[How to complete this task]:
From the entries below, reproduce exactly the line containing "Disclaimer (752, 339)", the line containing "Deze interface is", and every line in between, with nothing added.

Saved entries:
────────────────────────────────────────

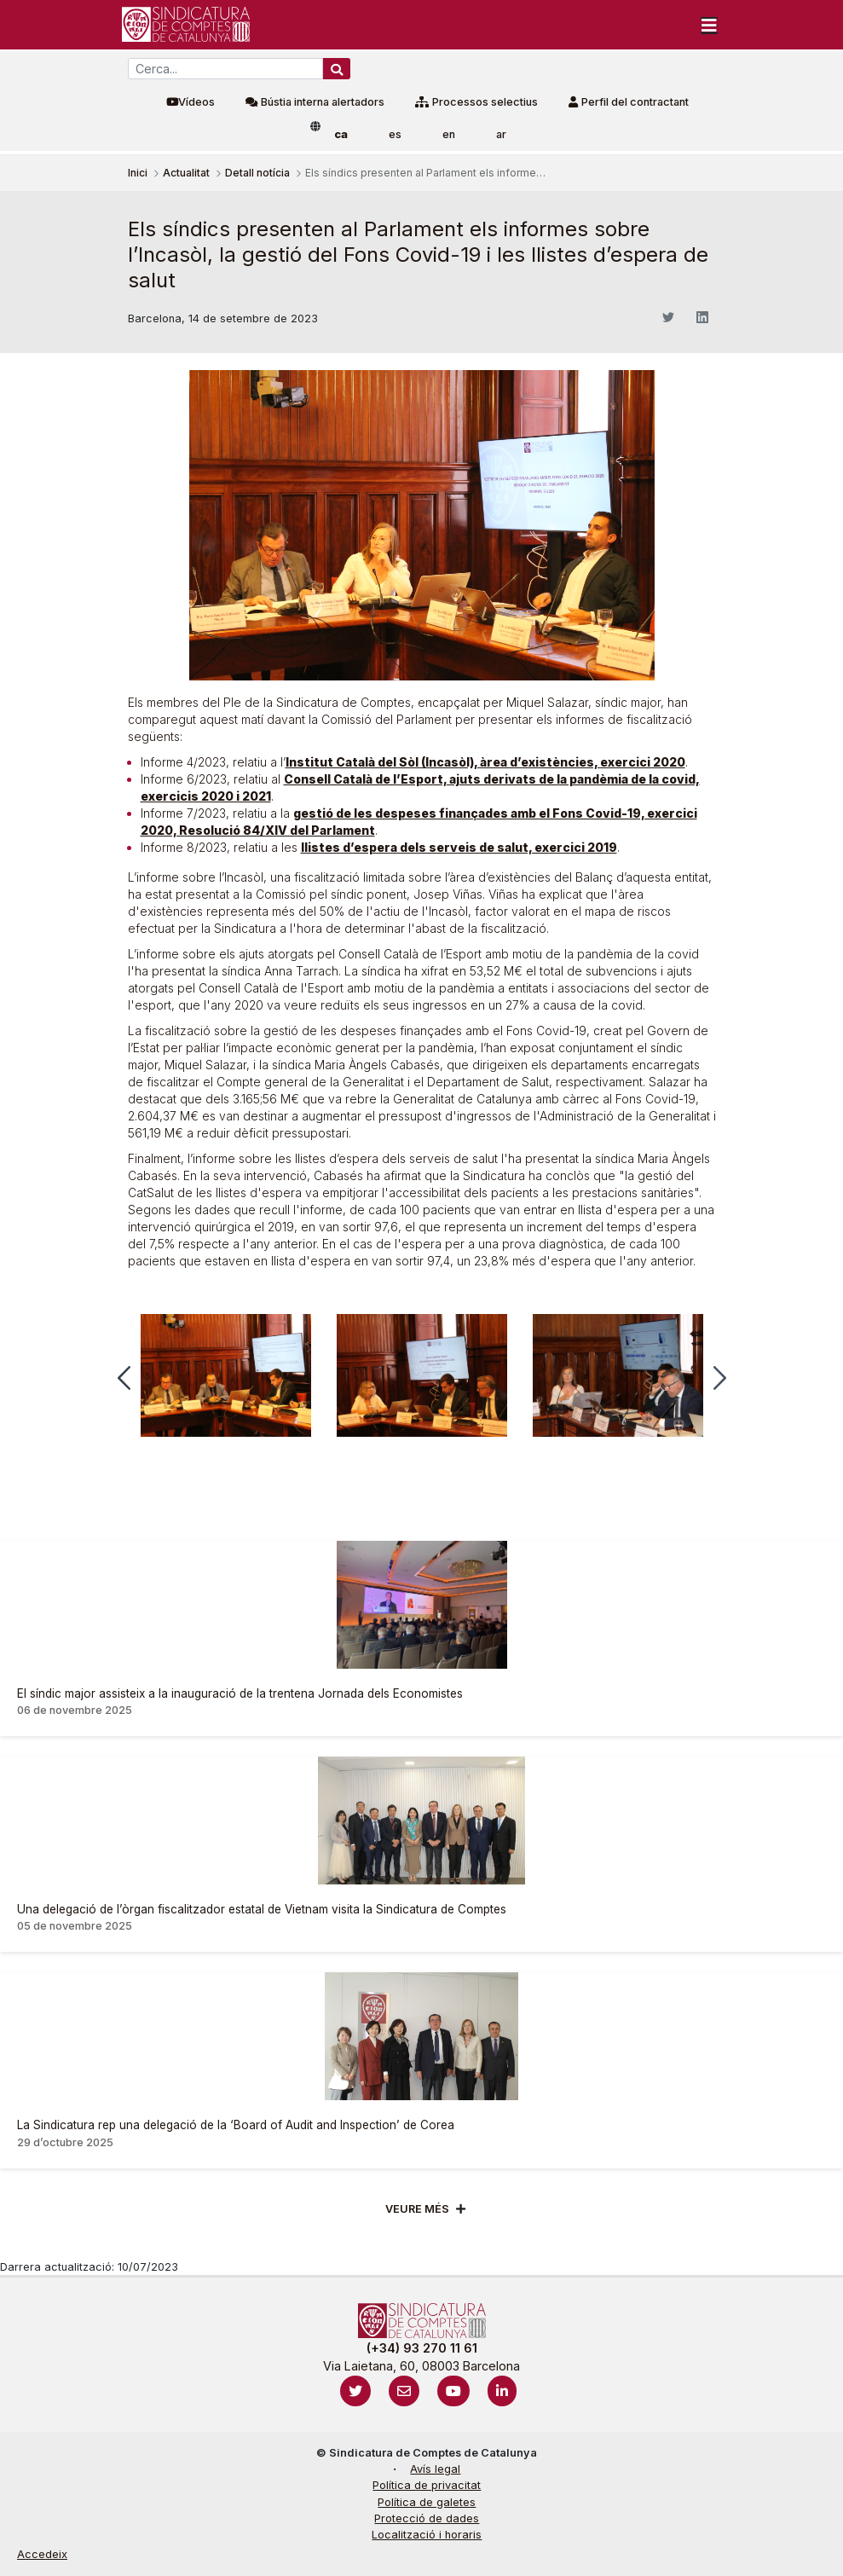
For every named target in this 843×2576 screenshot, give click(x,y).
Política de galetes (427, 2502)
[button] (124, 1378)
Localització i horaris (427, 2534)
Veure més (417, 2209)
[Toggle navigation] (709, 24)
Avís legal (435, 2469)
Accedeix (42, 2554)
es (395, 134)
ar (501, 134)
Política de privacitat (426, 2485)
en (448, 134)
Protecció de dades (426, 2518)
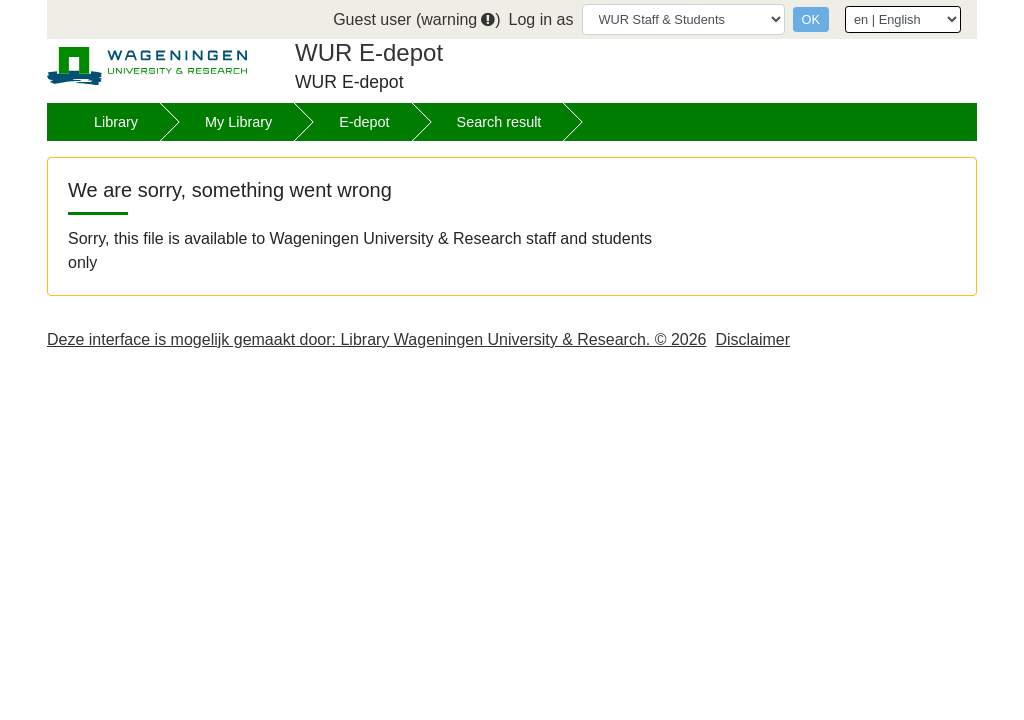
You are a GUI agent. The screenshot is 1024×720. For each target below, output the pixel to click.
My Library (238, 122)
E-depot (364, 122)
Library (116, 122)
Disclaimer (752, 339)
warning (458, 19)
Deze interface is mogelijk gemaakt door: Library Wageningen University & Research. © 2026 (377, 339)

────────────────────────────────────────

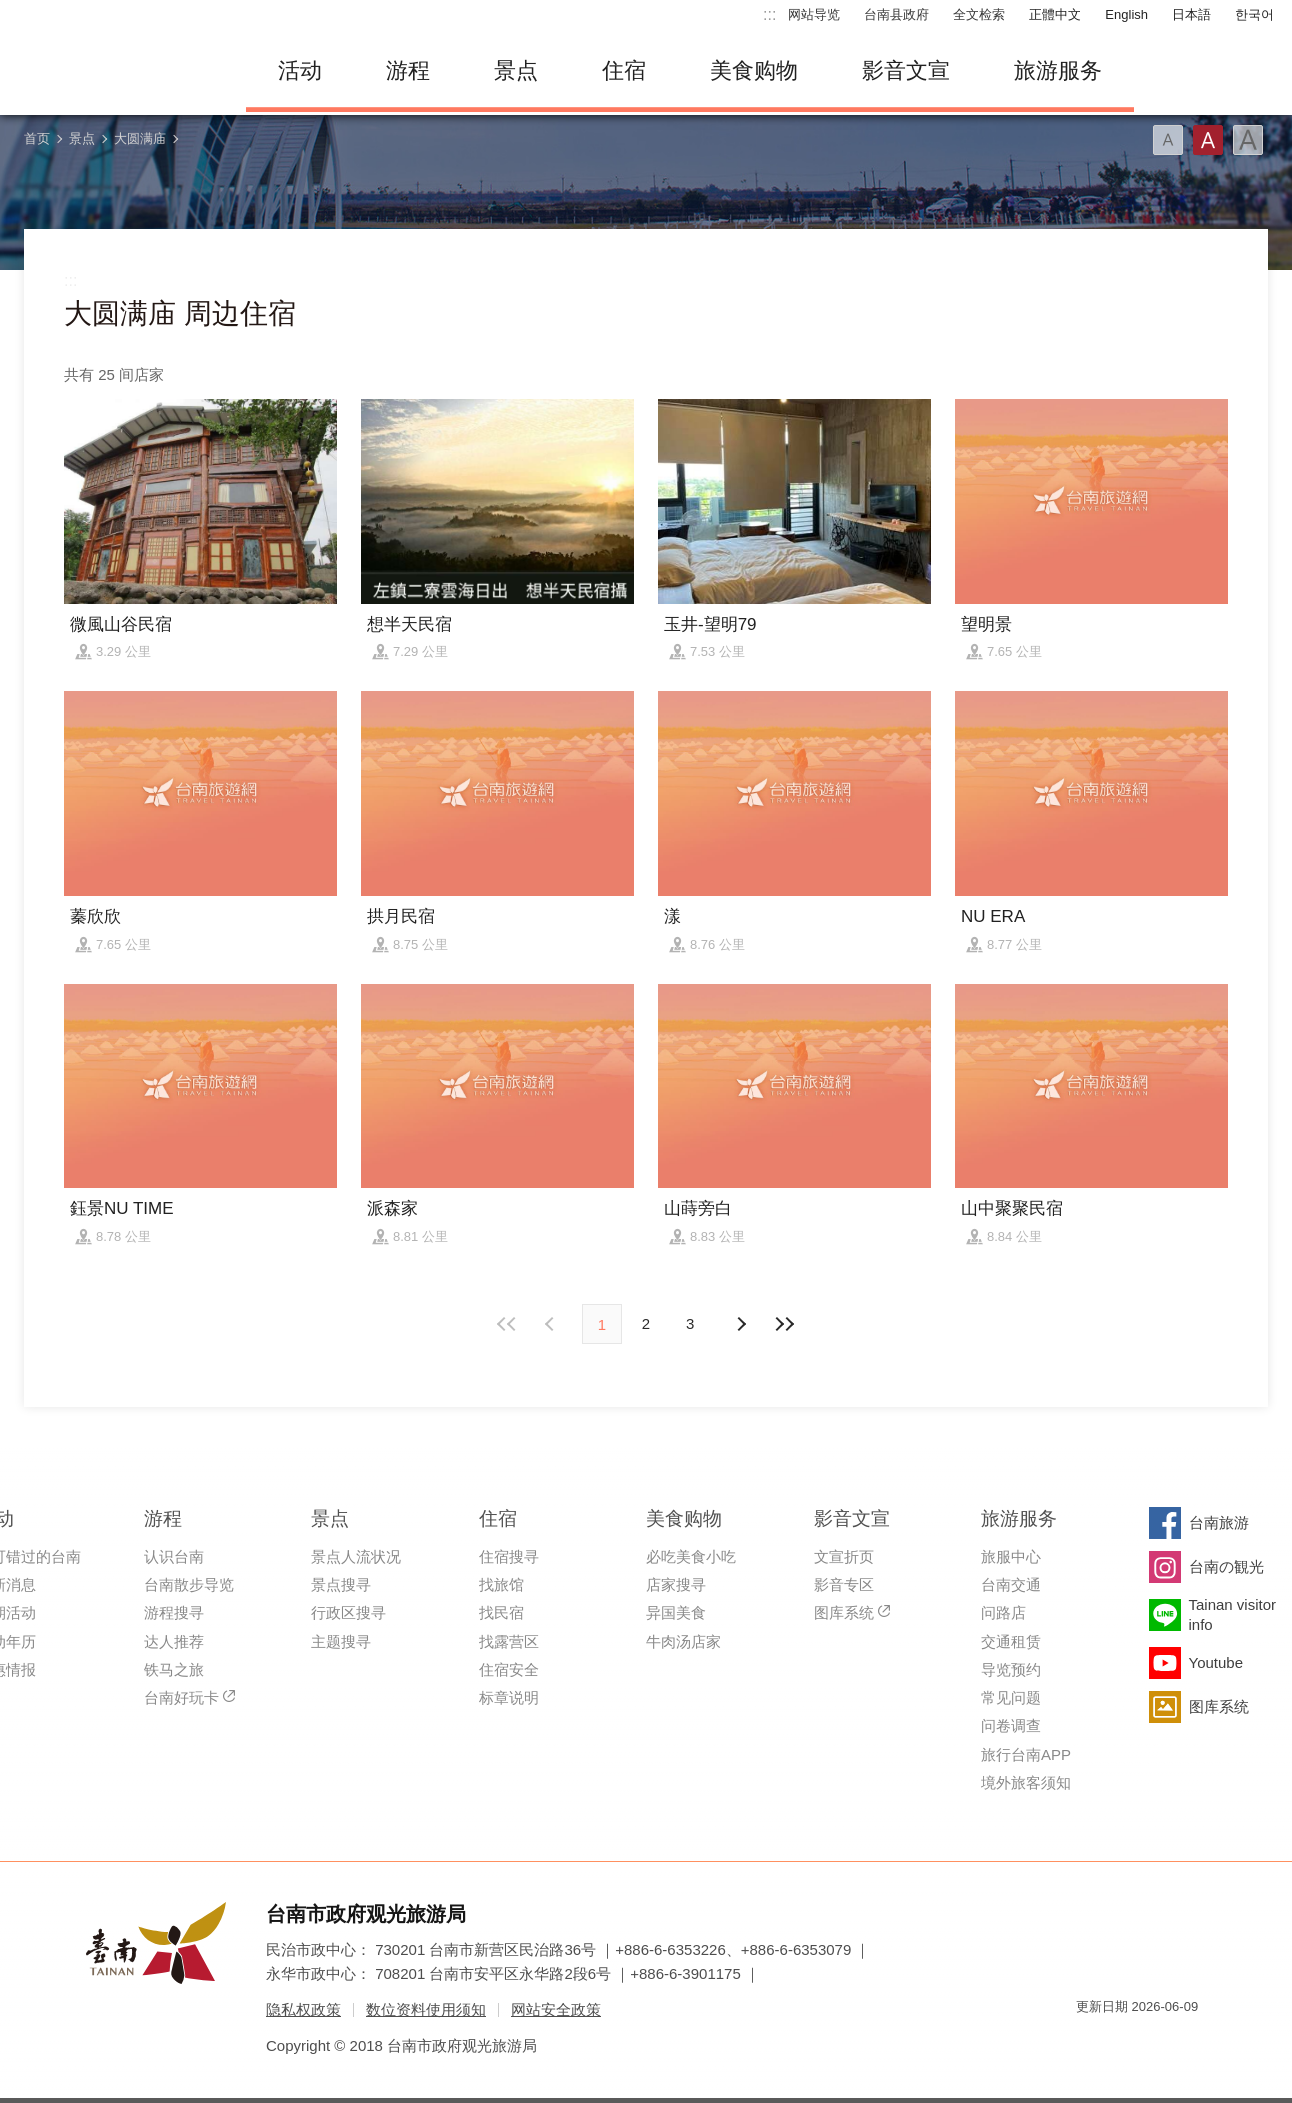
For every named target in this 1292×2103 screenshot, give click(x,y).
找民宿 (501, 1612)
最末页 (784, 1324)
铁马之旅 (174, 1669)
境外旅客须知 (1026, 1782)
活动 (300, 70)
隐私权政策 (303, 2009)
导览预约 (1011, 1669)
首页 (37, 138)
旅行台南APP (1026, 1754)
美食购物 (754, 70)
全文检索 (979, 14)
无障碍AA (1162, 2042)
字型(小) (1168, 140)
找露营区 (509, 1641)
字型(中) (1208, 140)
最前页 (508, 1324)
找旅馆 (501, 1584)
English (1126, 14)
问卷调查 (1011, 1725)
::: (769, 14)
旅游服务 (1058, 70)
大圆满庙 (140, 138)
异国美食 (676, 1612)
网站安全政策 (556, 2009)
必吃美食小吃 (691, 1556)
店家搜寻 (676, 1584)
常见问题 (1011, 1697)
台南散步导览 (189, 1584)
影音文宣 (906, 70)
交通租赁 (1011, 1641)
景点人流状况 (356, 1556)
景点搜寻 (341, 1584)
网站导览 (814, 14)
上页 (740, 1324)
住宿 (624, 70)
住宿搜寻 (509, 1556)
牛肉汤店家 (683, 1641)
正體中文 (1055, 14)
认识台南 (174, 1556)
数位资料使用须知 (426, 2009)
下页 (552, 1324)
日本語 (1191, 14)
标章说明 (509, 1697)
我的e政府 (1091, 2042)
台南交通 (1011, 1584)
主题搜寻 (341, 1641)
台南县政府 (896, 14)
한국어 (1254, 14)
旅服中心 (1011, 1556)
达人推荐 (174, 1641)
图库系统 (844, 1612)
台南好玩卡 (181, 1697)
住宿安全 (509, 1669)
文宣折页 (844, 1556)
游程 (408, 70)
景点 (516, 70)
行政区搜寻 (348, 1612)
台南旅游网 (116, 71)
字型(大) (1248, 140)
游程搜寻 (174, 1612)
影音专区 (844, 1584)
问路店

────────────────────────────────────────

[Answer box]:
Disclaimer (752, 339)
warning (458, 19)
Deze interface is mogelijk gemaakt door: Library Wageningen University & Research. © 2026 (377, 339)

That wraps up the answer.